3.3.5 The Framingham Heart Study - Video 3: A Logistical Regression Model | Summary and Q&A

4.3K views
December 13, 2018
by
MIT OpenCourseWare
3.3.5 The Framingham Heart Study - Video 3: A Logistical Regression Model

TL;DR

Logistic regression is used to predict the 10-year risk of coronary heart disease (CHD) based on various risk factors collected at the first examination of patients.

Install to Summarize YouTube Videos and Get Transcripts

Q: How is logistic regression used to predict the 10-year risk of coronary heart disease?

Logistic regression is used by creating a model that predicts the dependent variable (10-year CHD) using all other variables in the dataset as independent variables. The model is built using the glm function with the family argument set to "binomial".

Q: What are some significant variables in the logistic regression model?
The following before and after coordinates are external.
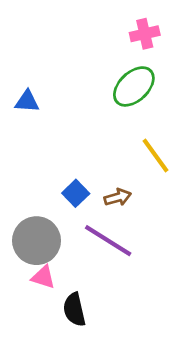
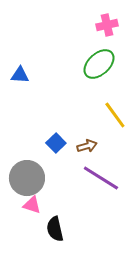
purple line: (108, 241) -> (101, 178), moved

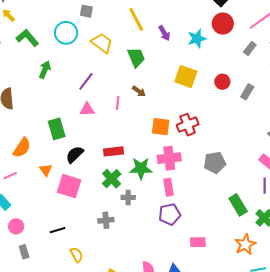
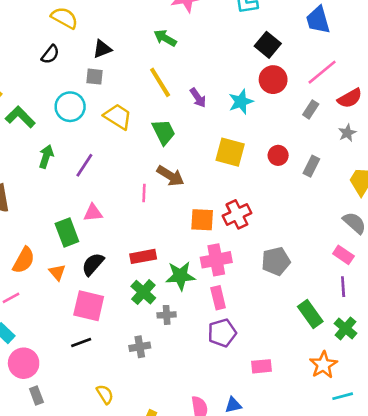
purple line: (86, 81) -> (84, 165), moved
brown arrow: (139, 91) -> (170, 176), size x1.5
pink triangle: (87, 109) -> (93, 213), moved
orange triangle: (46, 170) -> (57, 272), moved
pink circle: (16, 226) -> (24, 363), size x1.5
black line: (57, 230) -> (81, 343), moved

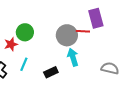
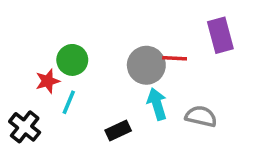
purple rectangle: (96, 18) -> (220, 35), moved
cyan line: (24, 64) -> (69, 102), moved
gray semicircle: (110, 68) -> (201, 116), moved

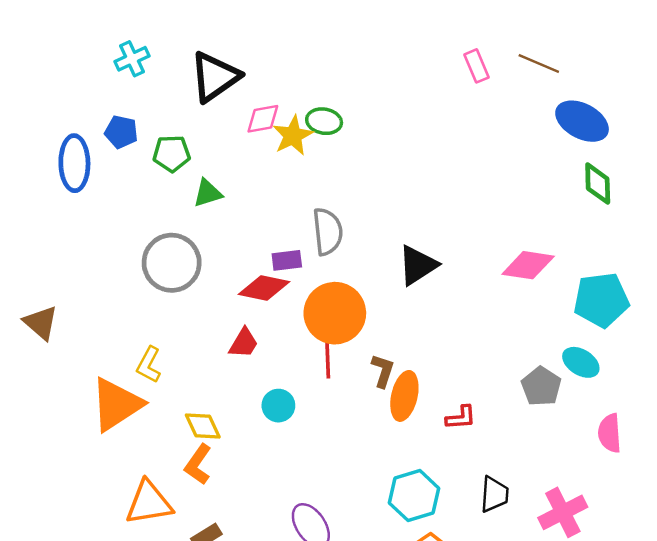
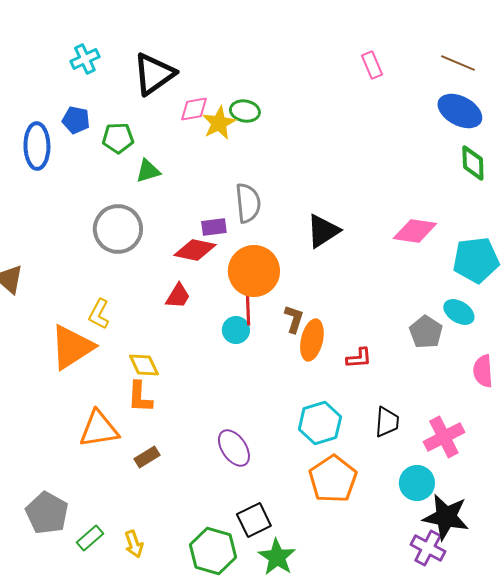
brown line: (539, 64) -> (458, 63), moved
cyan circle: (278, 406) -> (236, 330), moved
orange L-shape: (198, 464) -> (140, 397), turned -32

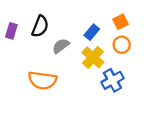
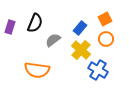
blue cross: (112, 80) -> (98, 70), turned -30

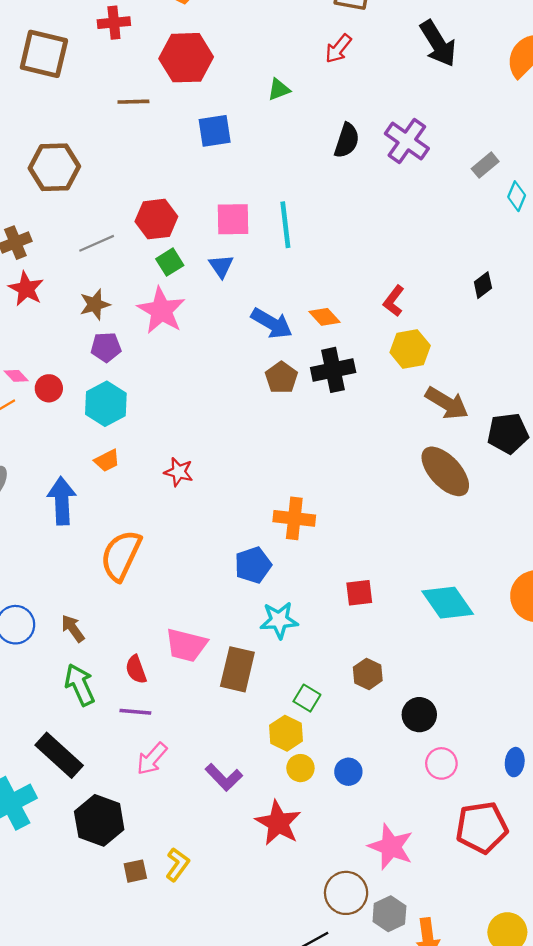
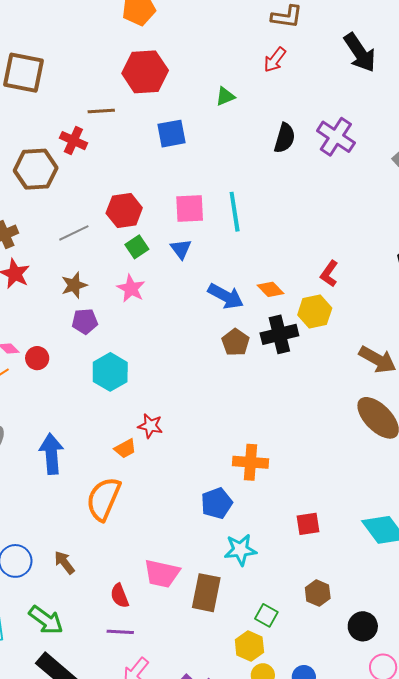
red cross: (114, 23) -> (73, 141), moved, turned 32
pink star: (161, 311) -> (131, 288), size x0.7
yellow hexagon: (410, 349) -> (315, 312), moved
cyan hexagon: (106, 404) -> (110, 372), moved
orange trapezoid: (107, 461) -> (125, 449), moved
green arrow: (80, 685) -> (46, 620), moved, turned 153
The significant variables in the model include male, age, prevalent stroke, total cholesterol, systolic blood pressure, and glucose levels. These variables have positive coefficients, indicating that higher values contribute to a higher probability of 10-year CHD.

Q: What is the accuracy of the logistic regression model?

The accuracy of the model is approximately 84.8%, which is calculated by dividing the sum of correct predictions (1069 true positive + 11 true negative) by the total number of observations in the dataset.

Q: How does the model compare to a baseline method in terms of accuracy?

The baseline method, which always predicts 0 or no CHD, would have an accuracy of approximately 84.4%. Therefore, the logistic regression model slightly outperforms the baseline in terms of accuracy.

Summary & Key Takeaways

• The content discusses the process of using logistic regression to predict the 10-year risk of CHD based on risk factors collected at the first examination.

• The data set used for analysis contains information on demographic, behavioral, medical history, and physical exam risk factors, as well as the outcome variable of whether or not the patient developed CHD in the next 10 years.

• The training and testing sets are created using sample.split, and a logistic regression model is built using the training set.

• The significant variables in the model include male, age, prevalent stroke, total cholesterol, systolic blood pressure, and glucose levels.